Обычно он сторонился женщин в «Гербе Леона» из боязни, что придется одну из них пригласить. Сегодня он, не долго раздумывая, перешагнул через двух мужчин, сидевших подле нее на скамейке, отстранил удивленных собеседников и заговорил. Блондинка улыбнулась ему, польщенная столь очевидным успехом. Он не давал ей рта раскрыть, — это еще успеется, — и развлекал ее забавным разговором в испытанном тоне, среднем между почтительностью и иронией. Он заказал фрукты и пирожное, к ним еще бутылку сладкого таррагонского, и сделал это с такой непринужденностью, что хозяин уверился в его способности заплатить и все подал. За столом притихли и удивленно прислушивались к веселым или волнующим историям, которые без конца рассказывал этот обычно молчаливый старый солдат. Он с восхищением вдыхал ее близость, запах ее яркой кожи в дешевых, чересчур острых духов, казавшихся ему превосходными. Она оценила издержки незнакомого господина; часу не прошло, как он почувствовал прикосновение ее ноги под столом. Это потрясло его до потери дыхания, ему пришлось, откинувшись, прислониться к стене.
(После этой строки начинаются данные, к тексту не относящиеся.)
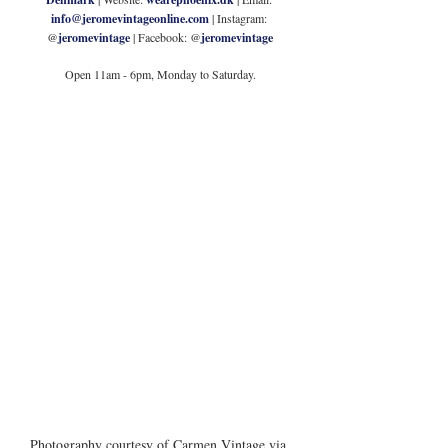
info@jeromevintageonline.com
 | Instagram: 
@
jeromevintage
 | Facebook: @
jeromevintage
Open 11am - 6pm, Monday to Saturday.
Photography courtesy of Carmen Vintage via 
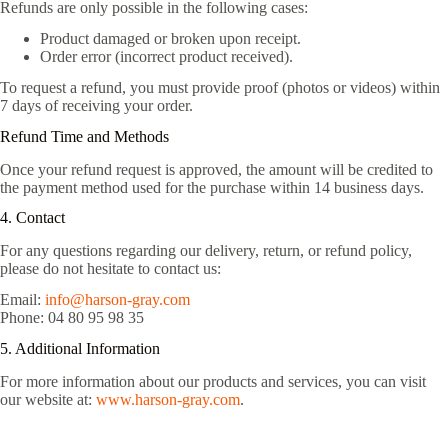
Refunds are only possible in the following cases:
Product damaged or broken upon receipt.
Order error (incorrect product received).
To request a refund, you must provide proof (photos or videos) within
7 days of receiving your order.
Refund Time and Methods
Once your refund request is approved, the amount will be credited to
the payment method used for the purchase within 14 business days.
4. Contact
For any questions regarding our delivery, return, or refund policy,
please do not hesitate to contact us:
Email:
info@harson-gray.com
Phone: 04 80 95 98 35
5. Additional Information
For more information about our products and services, you can visit
our website at:
www.harson-gray.com
.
В первое мгновение, еще в дверях, ему показалось, что перед ним венецианка Гина, о которой он за десять лет не вспоминал ни разу. Но венецианка Гина — теперь уже старуха. А эта была молода, расточительно молода, лет двадцати, даже меньше. Да и сходство оказалось поверхностным. Это яркое лицо было уже, нос и рот очерчены своевольней, да и белокурость была другая — суховатое светлое золото. Нечто родственное улавливалось, пожалуй, в серо-зеленых глазах или, быть может, только во взгляде В этом взгляде была странно-раздражающая, пытливая холодность — недобрый взгляд.
Стало поздно. Гостиница почти уже опустела. Они поднялись вместе. В дверях к ним подошел хозяин с вопрошающим, почти грозным видом. Мигель схватился за карман, сгреб все, что там звенело, и сунул в его липкую руку, не зная, много это или мало.
Была сентябрьская ночь, светила луна. Идя рядом с Ана Франкой, он увидел, что она ниже, чем ему думалось. Она казалась стройной, но под старой шалью, охватывающей ее грудь, под узкой немодной юбкой чувствовалось крепкое и пышное тело. Она шла с упругой легкостью, обещавшей наслаждение. Они остановились перед убогими воротами ее дома. Он ее обнял. Она не сопротивлялась. В первый раз за долгие годы пожалел он о своей руке. Ему было горько, что он может обнимать и гладить только одной.